§ **Work instruction**: Set every entry down again exactly, excluding any pictures.

[Opening Input for this task section]

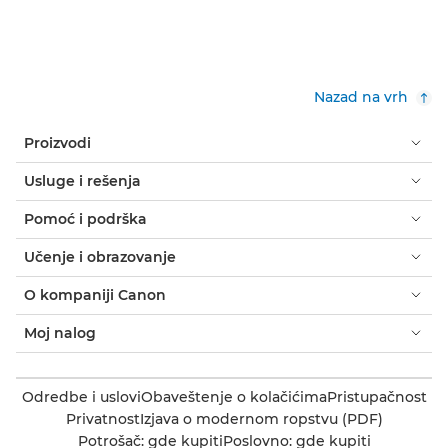
Nazad na vrh
Proizvodi
Usluge i rešenja
Pomoć i podrška
Učenje i obrazovanje
O kompaniji Canon
Moj nalog
Odredbe i uslovi
Obaveštenje o kolačićima
Pristupačnost
Privatnost
Izjava o modernom ropstvu (PDF)
Potrošač: gde kupiti
Poslovno: gde kupiti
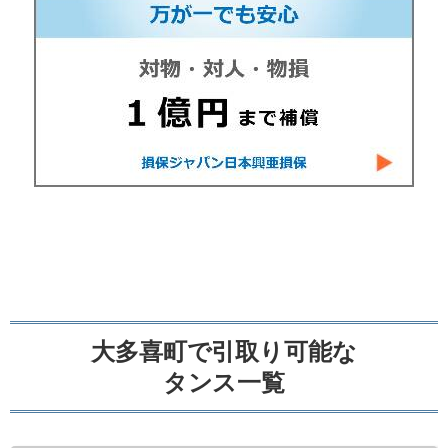
大多喜町で引取り可能な
タンス一覧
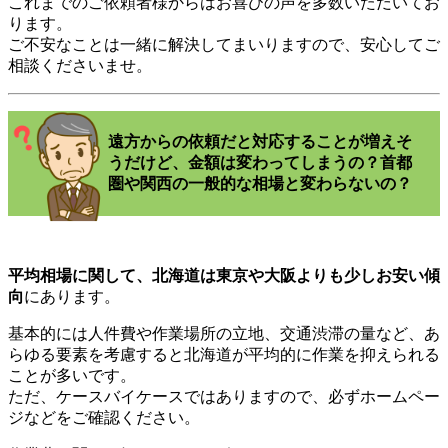
これまでのご依頼者様からはお喜びの声を多数いただいてお
ります。
ご不安なことは一緒に解決してまいりますので、安心してご
相談くださいませ。
遠方からの依頼だと対応することが増えそ
うだけど、金額は変わってしまうの？首都
圏や関西の一般的な相場と変わらないの？
平均相場に関して、北海道は東京や大阪よりも少しお安い傾
向
にあります。
基本的には人件費や作業場所の立地、交通渋滞の量など、あ
らゆる要素を考慮すると北海道が平均的に作業を抑えられる
ことが多いです。
ただ、ケースバイケースではありますので、必ずホームペー
ジなどをご確認ください。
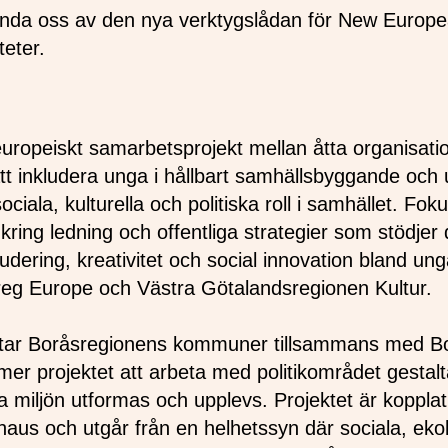
ända oss av den nya verktygslådan för New Europ
eter.
uropeiskt samarbetsprojekt mellan åtta organisatio
l att inkludera unga i hållbart samhällsbyggande och 
iala, kulturella och politiska roll i samhället. Foku
kring ledning och offentliga strategier som stödjer
ludering, kreativitet och social innovation bland u
rreg Europe och Västra Götalandsregionen Kultur.
eltar Boråsregionens kommuner tillsammans med B
 projektet att arbeta med politikområdet gestaltad 
 miljön utformas och upplevs. Projektet är kopplat ti
us och utgår från en helhetssyn där sociala, eko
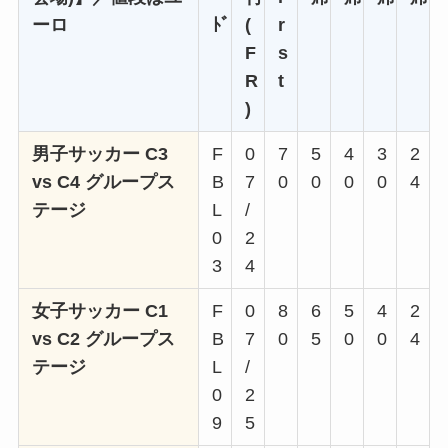
ーロ
ﾄﾞ
(
r
F
s
R
t
)
男子サッカー C3
F
0
7
5
4
3
2
vs C4 グループス
B
7
0
0
0
0
4
テージ
L
/
0
2
3
4
女子サッカー C1
F
0
8
6
5
4
2
vs C2 グループス
B
7
0
5
0
0
4
テージ
L
/
0
2
9
5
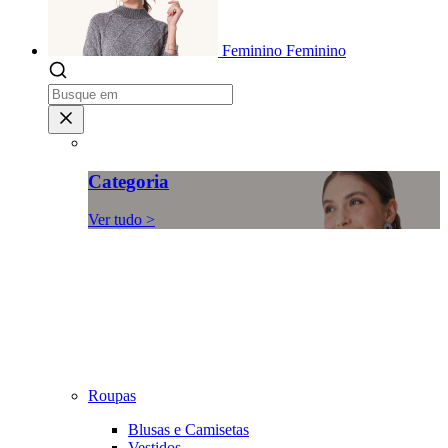
Feminino
Feminino
Categoria
Ver tudo >
Roupas
Blusas e Camisetas
Vestidos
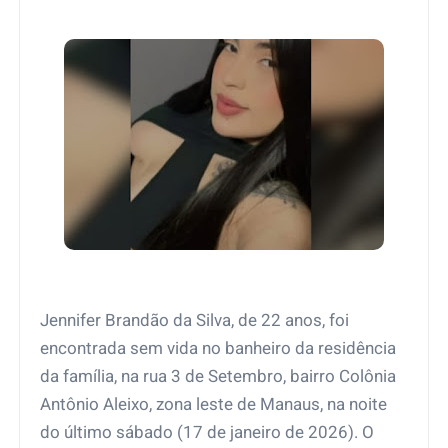
Jennifer Brandão da Silva, de 22 anos, foi
encontrada sem vida no banheiro da residência
da família, na rua 3 de Setembro, bairro Colônia
Antônio Aleixo, zona leste de Manaus, na noite
do último sábado (17 de janeiro de 2026). O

[Closing Input for this task section]

§ **Answer**:
Nazad na vrh
Proizvodi
Usluge i rešenja
Pomoć i podrška
Učenje i obrazovanje
O kompaniji Canon
Moj nalog
Odredbe i uslovi
Obaveštenje o kolačićima
Pristupačnost
Privatnost
Izjava o modernom ropstvu (PDF)
Potrošač: gde kupiti
Poslovno: gde kupiti
大多喜町で引取り可能な
タンス一覧
これまでのご依頼者様からはお喜びの声を多数いただいてお
ります。
ご不安なことは一緒に解決してまいりますので、安心してご
相談くださいませ。
遠方からの依頼だと対応することが増えそ
うだけど、金額は変わってしまうの？首都
圏や関西の一般的な相場と変わらないの？
平均相場に関して、北海道は東京や大阪よりも少しお安い傾
向
にあります。
基本的には人件費や作業場所の立地、交通渋滞の量など、あ
らゆる要素を考慮すると北海道が平均的に作業を抑えられる
ことが多いです。
ただ、ケースバイケースではありますので、必ずホームペー
ジなどをご確認ください。
ända oss av den nya verktygslådan för New Europ
eter.
uropeiskt samarbetsprojekt mellan åtta organisatio
l att inkludera unga i hållbart samhällsbyggande och 
iala, kulturella och politiska roll i samhället. Foku
kring ledning och offentliga strategier som stödjer
ludering, kreativitet och social innovation bland u
rreg Europe och Västra Götalandsregionen Kultur.
eltar Boråsregionens kommuner tillsammans med B
 projektet att arbeta med politikområdet gestaltad 
 miljön utformas och upplevs. Projektet är kopplat ti
us och utgår från en helhetssyn där sociala, eko
ーロ
ﾄﾞ
(
r
F
s
R
t
)
男子サッカー C3
F
0
7
5
4
3
2
vs C4 グループス
B
7
0
0
0
0
4
テージ
L
/
0
2
3
4
女子サッカー C1
F
0
8
6
5
4
2
vs C2 グループス
B
7
0
5
0
0
4
テージ
L
/
0
2
9
5
Feminino
Feminino
Categoria
Ver tudo >
Roupas
Blusas e Camisetas
Vestidos
Jennifer Brandão da Silva, de 22 anos, foi
encontrada sem vida no banheiro da residência
da família, na rua 3 de Setembro, bairro Colônia
Antônio Aleixo, zona leste de Manaus, na noite
do último sábado (17 de janeiro de 2026). O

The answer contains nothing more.